WORK TO COMPLETE> The reply should consist of the full listing, repeated word for word.

SUPPLIED INFORMATION>
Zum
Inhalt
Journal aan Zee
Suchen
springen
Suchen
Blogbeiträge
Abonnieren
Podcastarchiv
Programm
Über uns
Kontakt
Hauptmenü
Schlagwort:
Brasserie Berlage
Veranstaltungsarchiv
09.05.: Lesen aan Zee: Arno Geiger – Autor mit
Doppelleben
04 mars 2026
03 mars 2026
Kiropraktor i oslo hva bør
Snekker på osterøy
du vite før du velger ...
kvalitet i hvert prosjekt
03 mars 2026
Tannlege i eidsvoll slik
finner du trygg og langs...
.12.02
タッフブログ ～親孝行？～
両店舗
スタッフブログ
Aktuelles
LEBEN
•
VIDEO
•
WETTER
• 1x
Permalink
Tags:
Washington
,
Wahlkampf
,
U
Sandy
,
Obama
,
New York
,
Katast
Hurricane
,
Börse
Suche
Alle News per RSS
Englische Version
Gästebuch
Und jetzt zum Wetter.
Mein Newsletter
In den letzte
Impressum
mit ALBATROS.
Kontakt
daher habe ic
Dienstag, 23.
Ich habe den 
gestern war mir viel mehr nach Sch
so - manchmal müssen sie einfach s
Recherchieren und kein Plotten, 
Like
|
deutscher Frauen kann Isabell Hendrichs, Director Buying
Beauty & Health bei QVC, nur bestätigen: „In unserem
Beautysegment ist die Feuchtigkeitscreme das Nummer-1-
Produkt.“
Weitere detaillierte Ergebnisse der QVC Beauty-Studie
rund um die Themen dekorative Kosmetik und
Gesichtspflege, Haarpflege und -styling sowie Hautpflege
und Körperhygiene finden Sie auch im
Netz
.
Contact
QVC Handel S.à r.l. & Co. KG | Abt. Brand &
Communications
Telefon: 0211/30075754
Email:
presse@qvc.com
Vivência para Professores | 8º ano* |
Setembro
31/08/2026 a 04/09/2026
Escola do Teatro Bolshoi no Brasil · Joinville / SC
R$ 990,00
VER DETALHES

FINAL ANSWER>
Zum
Inhalt
Journal aan Zee
Suchen
springen
Suchen
Blogbeiträge
Abonnieren
Podcastarchiv
Programm
Über uns
Kontakt
Hauptmenü
Schlagwort:
Brasserie Berlage
Veranstaltungsarchiv
09.05.: Lesen aan Zee: Arno Geiger – Autor mit
Doppelleben
04 mars 2026
03 mars 2026
Kiropraktor i oslo hva bør
Snekker på osterøy
du vite før du velger ...
kvalitet i hvert prosjekt
03 mars 2026
Tannlege i eidsvoll slik
finner du trygg og langs...
.12.02
タッフブログ ～親孝行？～
両店舗
スタッフブログ
Aktuelles
LEBEN
•
VIDEO
•
WETTER
• 1x
Permalink
Tags:
Washington
,
Wahlkampf
,
U
Sandy
,
Obama
,
New York
,
Katast
Hurricane
,
Börse
Suche
Alle News per RSS
Englische Version
Gästebuch
Und jetzt zum Wetter.
Mein Newsletter
In den letzte
Impressum
mit ALBATROS.
Kontakt
daher habe ic
Dienstag, 23.
Ich habe den 
gestern war mir viel mehr nach Sch
so - manchmal müssen sie einfach s
Recherchieren und kein Plotten, 
Like
|
deutscher Frauen kann Isabell Hendrichs, Director Buying
Beauty & Health bei QVC, nur bestätigen: „In unserem
Beautysegment ist die Feuchtigkeitscreme das Nummer-1-
Produkt.“
Weitere detaillierte Ergebnisse der QVC Beauty-Studie
rund um die Themen dekorative Kosmetik und
Gesichtspflege, Haarpflege und -styling sowie Hautpflege
und Körperhygiene finden Sie auch im
Netz
.
Contact
QVC Handel S.à r.l. & Co. KG | Abt. Brand &
Communications
Telefon: 0211/30075754
Email:
presse@qvc.com
Vivência para Professores | 8º ano* |
Setembro
31/08/2026 a 04/09/2026
Escola do Teatro Bolshoi no Brasil · Joinville / SC
R$ 990,00
VER DETALHES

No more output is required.